And this is not a small contract. We’ve heard numbers. I asked for numbers several months ago and never got a reply from you. But if we’re looking at over $400 million in value, or even more than that, I think it deserves a public airing, examination, and when those questions are answered and we’re through with that process, we’ll be ready to vote on it.
I’m very grateful to TDS for taking the time, and spending the money and investing their time, even though you don’t intend for them to be the winners in this. But I think they’re helping to do what is right.
Now, in discussing this big debate on unauthorized charges… First of all, I’ve got to take primary responsibility. I wasn’t auditing, taking care of my bills, I wasn’t checking them. I suppose I can pass the buck to the City Council, supposing that the City is taking care of this because it was their franchise. But my guess is that Republic saw an opportunity to achieve a better operating margin. That’s what they are about. On their website, [it says] these environmental fees are all about margin.
Why has the City not made it a priority to completely investigate these claims of unauthorized charges before proceeding with a recommendation to approve this contract? The lawsuit is now filed against Republic on this. Why is the City considering moving forward with such a broad brush. Republic now appears to be admitting the unauthorized charges. How can the City move forward with a party that is accused of, and now admitting to, unfaithful performance in the current contract? What guarantee do we have that their compliance with the contract in the future will be any different that it has been in the past? Where is the integrity in this relationship? [A relationship] I will call, ‘catch me if you can’?
I am very apprehensive [about] moving forward with a vendor that has not shown faithfulness and integrity? I urge you to slow this thing down. Air it out. Let the citizens look at it. Let the business community look at it.
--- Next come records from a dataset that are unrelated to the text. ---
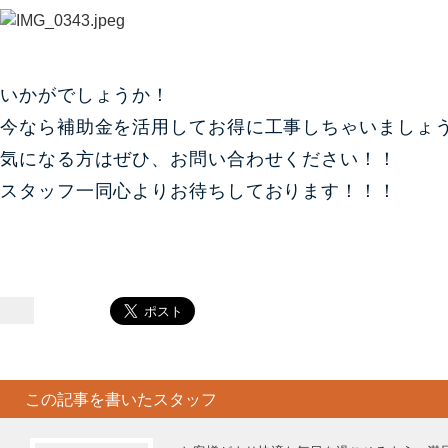
いかがでしょうか！
今なら補助金を活用 してお得に工事しちゃいましょ
気になる方はぜひ、お問い合わせください！！
スタッフ一同心よりお待ちしております！！！
名古屋リフォーム&増改築のニッカホーム株式会社
この記事を書いたスタッフ
Copyright © 2013 Nikka-Home Corporation. All R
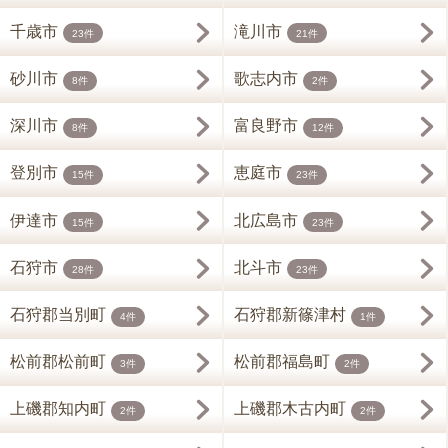
千歳市
滝川市
23件
21件
砂川市
歌志内市
8件
2件
深川市
富良野市
8件
12件
登別市
恵庭市
15件
23件
伊達市
北広島市
15件
23件
石狩市
北斗市
28件
23件
石狩郡当別町
石狩郡新篠津村
4件
1件
松前郡松前町
松前郡福島町
3件
2件
上磯郡知内町
上磯郡木古内町
2件
2件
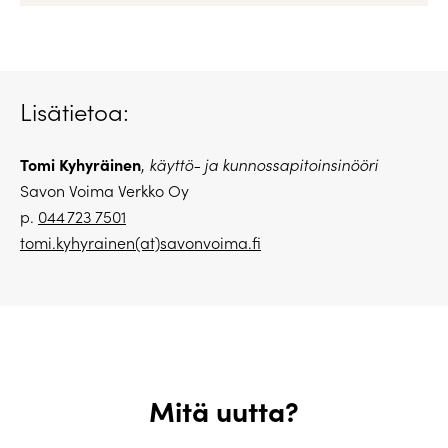
Lisätietoa:
Tomi Kyhyräinen
,
käyttö- ja kunnossapitoinsinööri
Savon Voima Verkko Oy
p.
044 723 7501
tomi.kyhyrainen(at)savonvoima.fi
Mitä uutta?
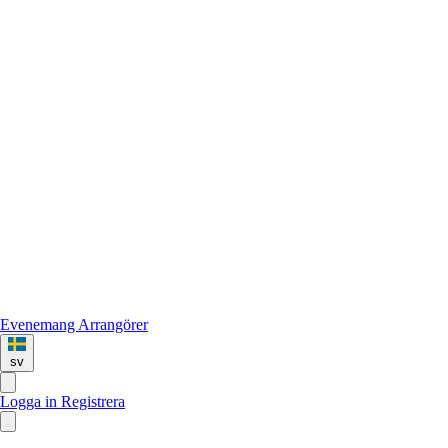
Evenemang
Arrangörer
sv
Logga in
Registrera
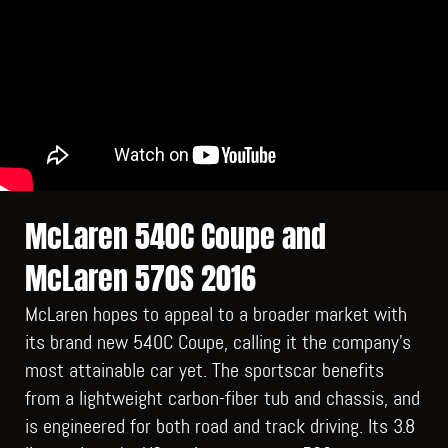
McLaren 540C Coupe and
McLaren 570S 2016
McLaren hopes to appeal to a broader market with
its brand new 540C Coupe, calling it the company’s
most attainable car yet. The sportscar benefits
from a lightweight carbon-fiber tub and chassis, and
is engineered for both road and track driving. Its 3.8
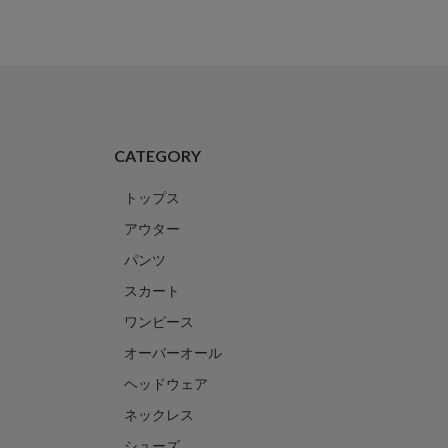
CATEGORY
トップス
アウター
パンツ
スカート
ワンピース
オーバーオール
ヘッドウェア
ネックレス
シューズ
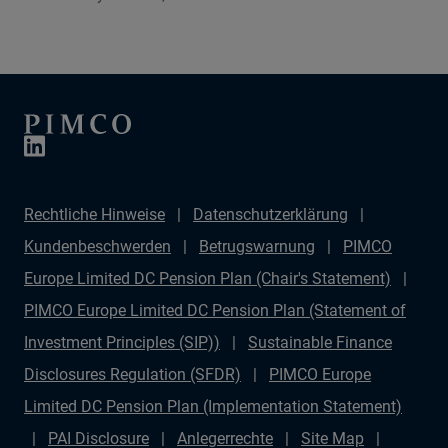
attraktive Chancen auf den globalen Märkten bieten
und wie sich Anleger in einem sich wandelnden
Kreditzyklus angesichts zunehmender Emissionen im
Zusammenhang mit KI zurechtfinden können.
Rechtliche Hinweise
Datenschutzerklärung
Kundenbeschwerden
Betrugswarnung
PIMCO
Europe Limited DC Pension Plan (Chair's Statement)
PIMCO Europe Limited DC Pension Plan (Statement of
Investment Principles (SIP))
Sustainable Finance
Disclosures Regulation (SFDR)
PIMCO Europe
Limited DC Pension Plan (Implementation Statement)
PAI Disclosure
Anlegerrechte
Site Map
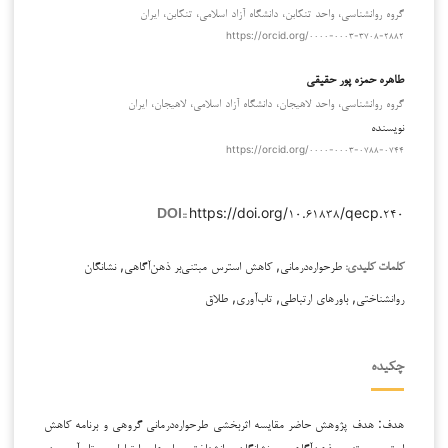
گروه روانشناسی، واحد تنکابن، دانشگاه آزاد اسلامی، تنکابن، ایران
https://orcid.org/۰۰۰۰-۰۰۰۳-۳۷۰۸-۲۸۸۲
طاهره حمزه پور حقیقی
گروه روانشناسی، واحد لاهیجان، دانشگاه آزاد اسلامی، لاهیجان، ایران
نویسنده
https://orcid.org/۰۰۰۰-۰۰۰۳-۰۷۸۸-۰۷۴۴
https://doi.org/۱۰.۶۱۸۳۸/qecp.۲۴۰
DOI::
طرحواره‌درمانی, کاهش استرس مبتنی‌بر ذهن‌آگاهی, نشانگان
کلمات کلیدی:
روانشناختی, باورهای ارتباطی, تاب‌آوری, طلاق
چکیده
هدف: هدف پژوهش حاضر مقایسه اثربخشی طرحواره‌درمانی گروهی و برنامه کاهش
استرس مبتنی‌بر ذهن‌آگاهی بر نشانگان روانشناختی، باورهای ارتباطی و تاب‌آوری در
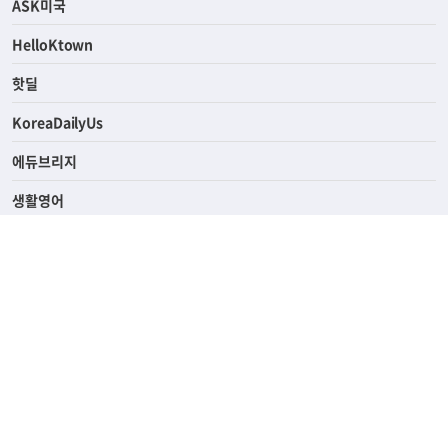
ASK미국
HelloKtown
핫딜
KoreaDailyUs
에듀브리지
생활영어
업소록
의료관광
해피빌리지
ABOUT
ADVERTISING
PRIVACY POLICY
TERMS OF SERVICE
윤리경영
고객센터
News Tips & Corrections
690 Wilshire Place Los Angeles, CA 90005
TEL. (213) 368-2500 FAX. (213) 389-6196
© Joongangilbo USA. All Rights Reserved.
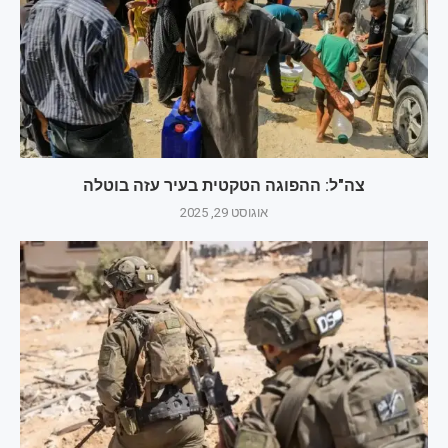
צה"ל: ההפוגה הטקטית בעיר עזה בוטלה
אוגוסט 29, 2025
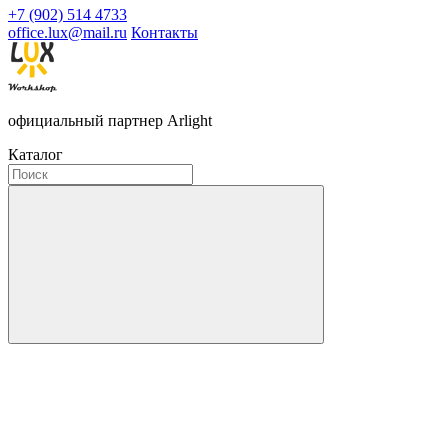
+7 (902) 514 4733
office.lux@mail.ru
Контакты
официальный партнер Arlight
Каталог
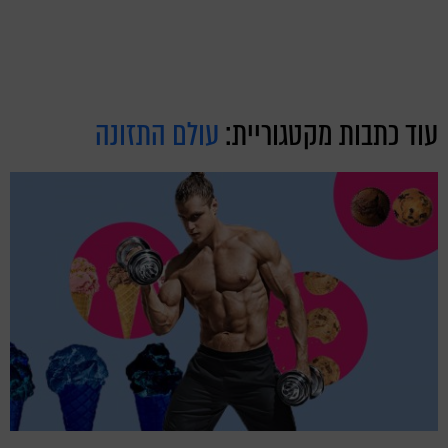
עוד כתבות מקטגוריית:
עולם התזונה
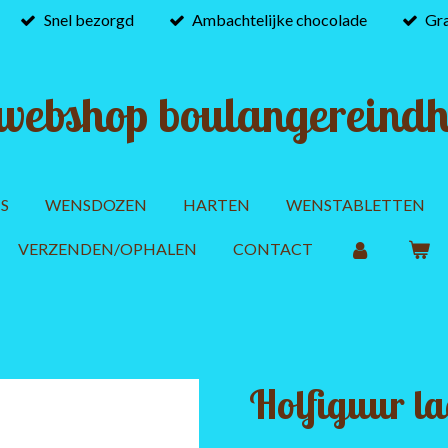
Snel bezorgd
Ambachtelijke chocolade
Gra
webshop boulangereindh
S
WENSDOZEN
HARTEN
WENSTABLETTEN
VERZENDEN/OPHALEN
CONTACT
Holfiguur l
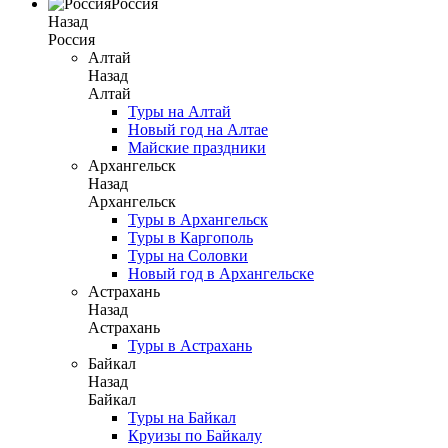
Россия
Назад
Россия
Алтай
Назад
Алтай
Туры на Алтай
Новый год на Алтае
Майские праздники
Архангельск
Назад
Архангельск
Туры в Архангельск
Туры в Каргополь
Туры на Соловки
Новый год в Архангельске
Астрахань
Назад
Астрахань
Туры в Астрахань
Байкал
Назад
Байкал
Туры на Байкал
Круизы по Байкалу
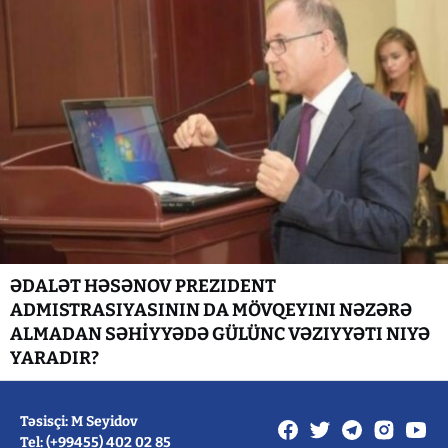
ƏDALƏT HƏSƏNOV PREZIDENT
ADMISTRASIYASININ DA MÖVQEYINI NƏZƏRƏ
ALMADAN SƏHİYYƏDƏ GÜLÜNC VƏZIYYƏTI NIYƏ
YARADIR?
Təsisçi: M Seyidov
Tel: (+99455) 402 02 85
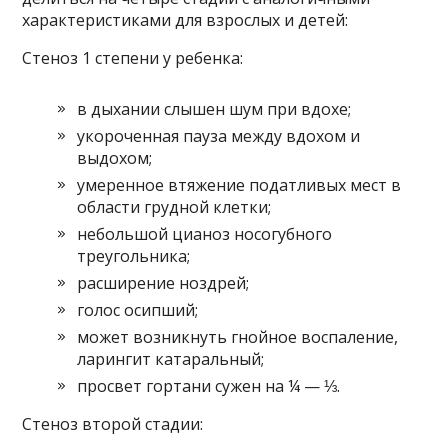
характеристиками для взрослых и детей:
Стеноз 1 степени у ребенка:
в дыхании слышен шум при вдохе;
укороченная пауза между вдохом и
выдохом;
умеренное втяжение податливых мест в
области грудной клетки;
небольшой цианоз носогубного
треугольника;
расширение ноздрей;
голос осипший;
может возникнуть гнойное воспаление,
ларингит катаральный;
просвет гортани сужен на ¼ — ⅓.
Стеноз второй стадии:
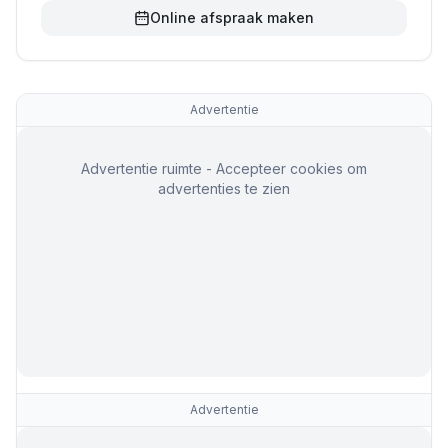
Online afspraak maken
Advertentie
Advertentie ruimte - Accepteer cookies om
advertenties te zien
Advertentie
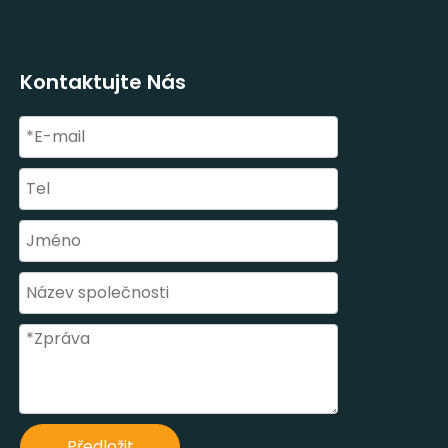
Kontaktujte Nás
Předložit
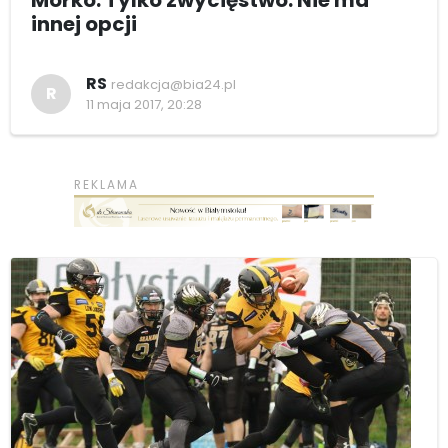
innej opcji
RS
redakcja@bia24.pl
R
11 maja 2017, 20:28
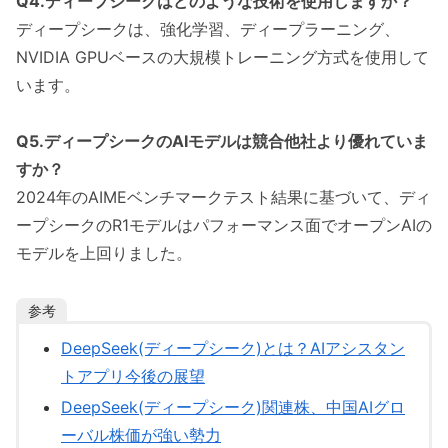
Q4.ディープシークはどのような技術を使用しますか？
ディープシークは、強化学習、ディープラーニング、
NVIDIA GPUベースの大規模トレーニング方式を使用して
います。
Q5.ディープシークのAIモデルは競合他社より優れていま
すか？
2024年のAIMEベンチマークテスト結果に基づいて、ディ
ープシークのR1モデルはパフォーマンス面でオープンAIの
モデルを上回りました。
参考
DeepSeek(ディープシーク)とは？AIアシスタン
トアプリ今後の展望
DeepSeek(ディープシーク)関連株、中国AIグロ
ーバル株価が強い勢力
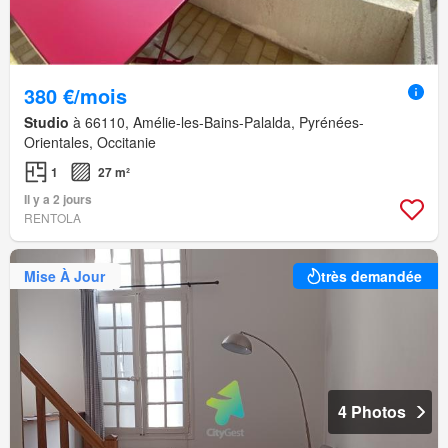
380 €/mois
Studio
à 66110, Amélie-les-Bains-Palalda, Pyrénées-
Orientales, Occitanie
1
27 m²
Il y a 2 jours
RENTOLA
Mise À Jour
très demandée
4 Photos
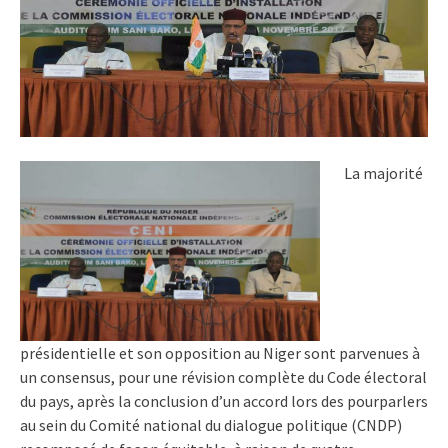
La majorité
présidentielle et son opposition au Niger sont parvenues à
un consensus, pour une révision complète du Code électoral
du pays, après la conclusion d’un accord lors des pourparlers
au sein du Comité national du dialogue politique (CNDP)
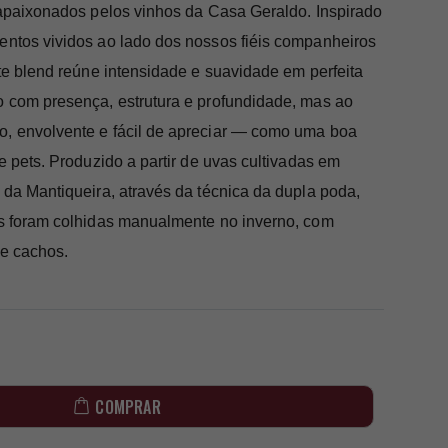
 apaixonados pelos vinhos da Casa Geraldo. Inspirado
ntos vividos ao lado dos nossos fiéis companheiros
te blend reúne intensidade e suavidade em perfeita
 com presença, estrutura e profundidade, mas ao
 envolvente e fácil de apreciar — como uma boa
e pets. Produzido a partir de uvas cultivadas em
da Mantiqueira, através da técnica da dupla poda,
s foram colhidas manualmente no inverno, com
de cachos.
COMPRAR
And they will appreciate your endurance in doing so.
Mayfield is the founder and CEO of San Angelo-based Mayfield Paper Company.
The story of the overcharges first broke on April 1 when the allegations were made in the cover letter of the only other competitor for the trash contract, Texas Disposal Systems’ CEO Bob Gregory. The charge was vague, but as the next two weeks unfolded, Gregory found more supporting documentation to his claims, to include quantifying the amount as 32 percent of the ordinance-approved rates. San Angelo LIVE broke that story on April 10. The local paper followed shortly thereafter, detailing that even Scripps was paying the suspect fees.
On April 30, the City of San Angelo staff, lead by City Manager Daniel Valenzuela held a press conference, where Valenzuela said, “Our internal auditor, and other members of our city staff are working very closely with Republic to determine the basis for those charges.”
As the clock ticked down to the date that the existing contract would expire at the end of July, I made several inquiries about how the investigation was going to City Public Information Officer Anthony Wilson. Wilson demanded corrections to any reference to an investigation. He said it was “researching”; “investigating” was loaded language, inferring wrongdoing. To every inquiry, the answer was that he had no information to release, or simply “no.”
Then, on June 15, the local paper reported that the internal auditor, City Auditor Steven Mahaffey, was getting ready to give a “report of findings from his investigation” to the City’s audit committee. Later, the findings would be briefed to the City Council in executive session.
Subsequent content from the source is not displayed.